▶ SUPPLIED INFORMATION
↓

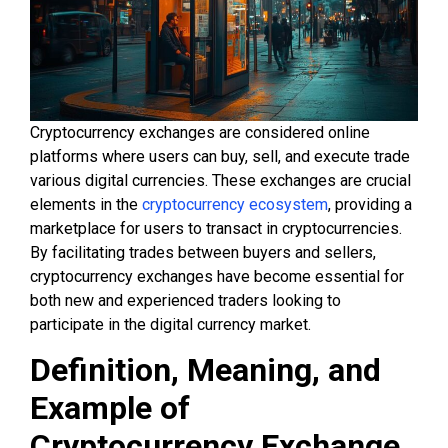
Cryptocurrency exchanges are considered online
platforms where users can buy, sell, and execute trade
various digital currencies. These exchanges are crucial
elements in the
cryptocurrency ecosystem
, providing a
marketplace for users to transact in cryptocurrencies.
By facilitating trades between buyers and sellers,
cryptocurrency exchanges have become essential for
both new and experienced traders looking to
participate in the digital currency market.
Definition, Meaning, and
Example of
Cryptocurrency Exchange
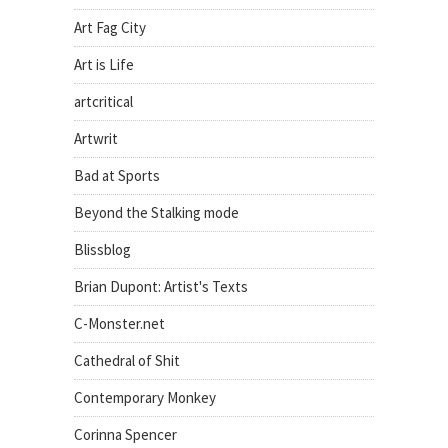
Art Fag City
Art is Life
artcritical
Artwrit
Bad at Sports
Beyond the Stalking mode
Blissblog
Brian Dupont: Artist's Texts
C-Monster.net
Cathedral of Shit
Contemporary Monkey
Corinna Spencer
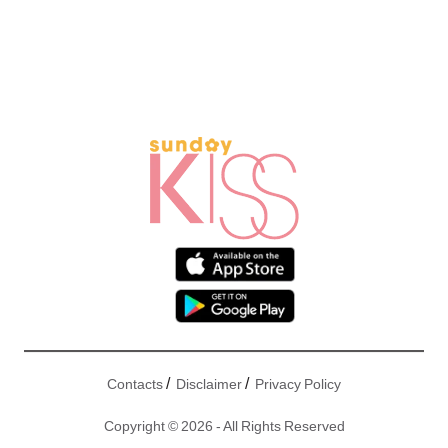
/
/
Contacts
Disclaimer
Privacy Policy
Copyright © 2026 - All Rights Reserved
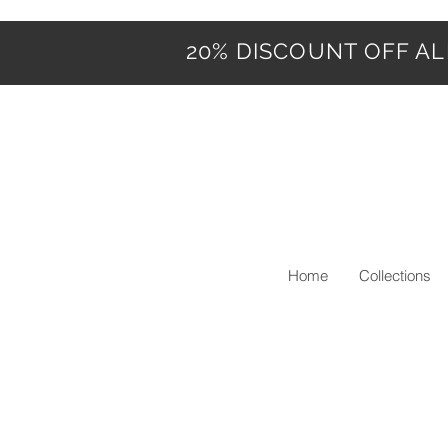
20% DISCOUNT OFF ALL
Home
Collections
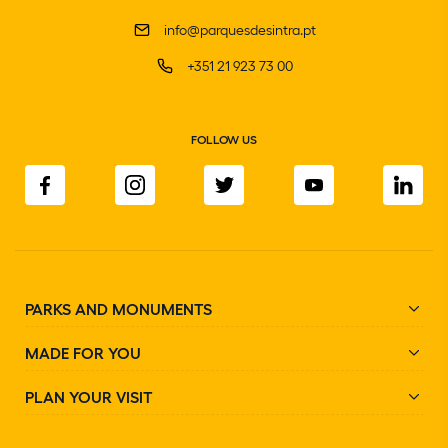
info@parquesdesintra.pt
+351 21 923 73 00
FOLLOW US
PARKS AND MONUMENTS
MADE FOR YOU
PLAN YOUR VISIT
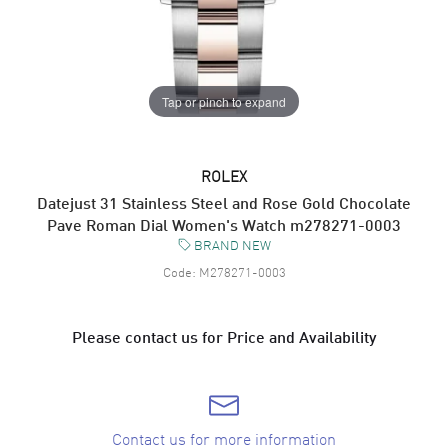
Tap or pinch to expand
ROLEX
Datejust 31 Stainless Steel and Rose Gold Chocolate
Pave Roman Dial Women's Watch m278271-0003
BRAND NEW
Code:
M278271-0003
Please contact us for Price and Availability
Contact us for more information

↑

▶ EXERCISE REQUIREMENTS
Transcribe every line from the one containing "Art Fag City" to the end of the listing, exactly and exclusively. Do not carry any picture over.

▶ EXPECTED ANSWER
Art Fag City
Art is Life
artcritical
Artwrit
Bad at Sports
Beyond the Stalking mode
Blissblog
Brian Dupont: Artist's Texts
C-Monster.net
Cathedral of Shit
Contemporary Monkey
Corinna Spencer
/
/
Contacts
Disclaimer
Privacy Policy
Copyright © 2026 - All Rights Reserved
20% DISCOUNT OFF ALL
Home
Collections
info@parquesdesintra.pt
+351 21 923 73 00
FOLLOW US
PARKS AND MONUMENTS
MADE FOR YOU
PLAN YOUR VISIT
Tap or pinch to expand
ROLEX
Datejust 31 Stainless Steel and Rose Gold Chocolate
Pave Roman Dial Women's Watch m278271-0003
BRAND NEW
Code:
M278271-0003
Please contact us for Price and Availability
Contact us for more information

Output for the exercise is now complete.